Data entries:
════════
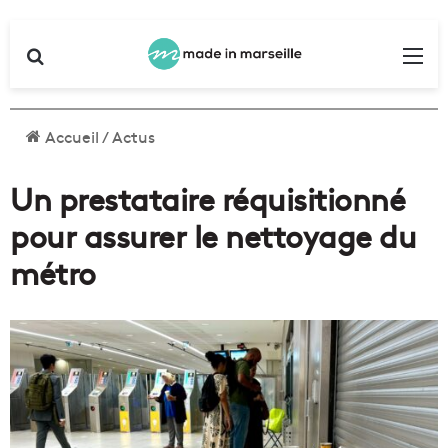
Rechercher
Me
Accueil
/
Actus
Un prestataire réquisitionné
pour assurer le nettoyage du
métro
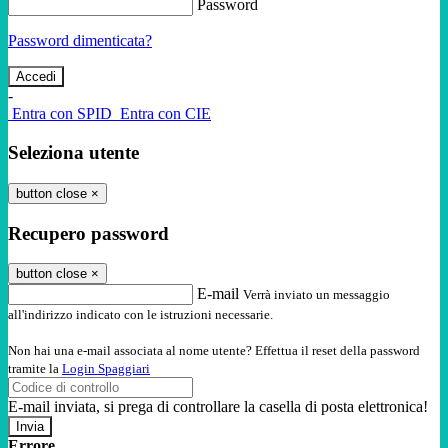
Password
Password dimenticata?
-
Entra con SPID
Entra con CIE
Seleziona utente
button close
×
Recupero password
button close
×
E-mail
Verrà inviato un messaggio
all'indirizzo indicato con le istruzioni necessarie.
Non hai una e-mail associata al nome utente? Effettua il reset della password
tramite la
Login Spaggiari
E-mail inviata, si prega di controllare la casella di posta elettronica!
Errore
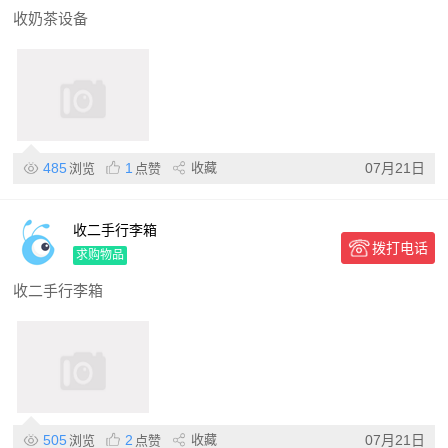
收奶茶设备
485
1
收藏
07月21日
浏览
点赞
收二手行李箱
拨打电话
求购物品
收二手行李箱
505
2
收藏
07月21日
浏览
点赞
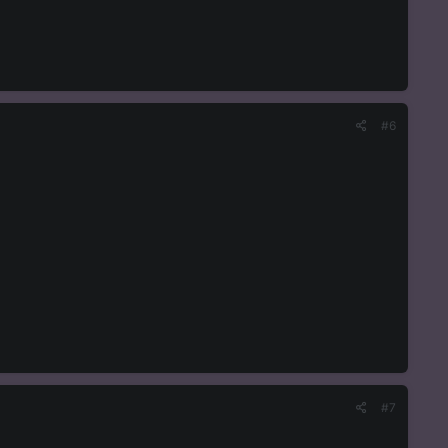
#6
#7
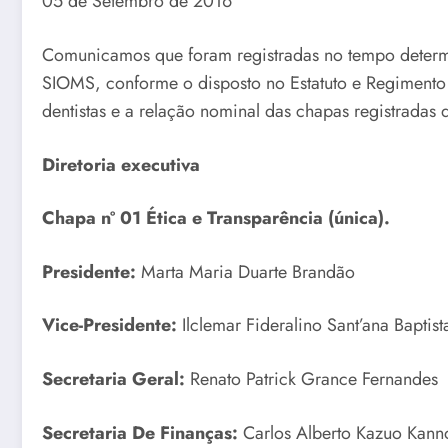
05 de Setembro de 2016
Comunicamos que foram registradas no tempo determ
SIOMS, conforme o disposto no Estatuto e Regimento 
dentistas e a relação nominal das chapas registradas
Diretoria executiva
Chapa nº 01 Ética e Transparência (única).
Presidente:
Marta Maria Duarte Brandão
Vice-Presidente:
Ilclemar Fideralino Sant’ana Baptist
Secretaria Geral:
Renato Patrick Grance Fernandes
Secretaria De Finanças:
Carlos Alberto Kazuo Kann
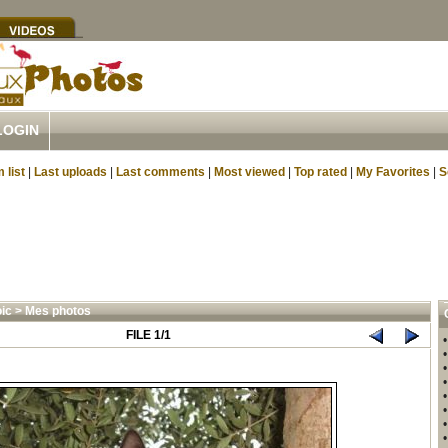
LOGIN
 list
|
Last uploads
|
Last comments
|
Most viewed
|
Top rated
|
My Favorites
|
S
oic
>
Mes photos
FILE 1/1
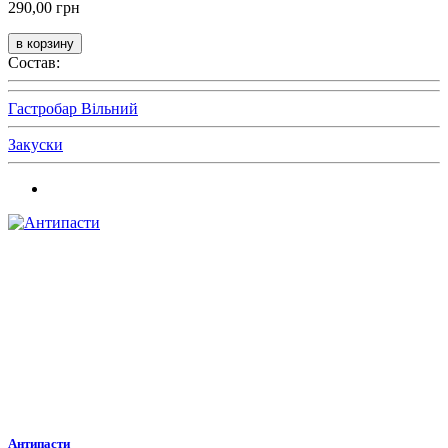
290,00 грн
Состав:
Гастробар Вільний
Закуски
Антипасти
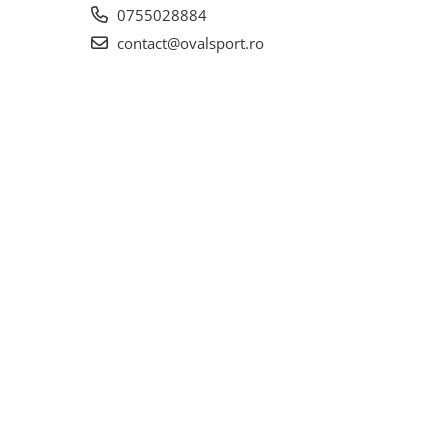
0755028884
contact@ovalsport.ro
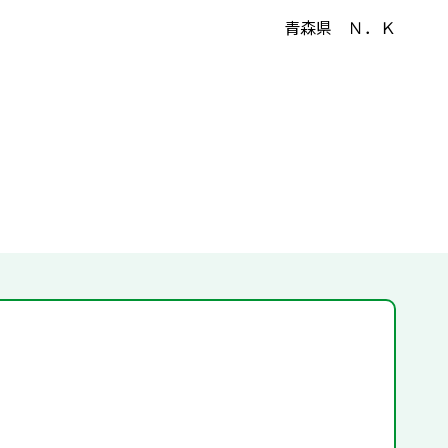
青森県 Ｎ．Ｋ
════════
Problem description:
Pull every line containing "Secretaria" from the entries above and copy it.

Expected answer:
Secretaria Geral:
Secretaria De Finanças:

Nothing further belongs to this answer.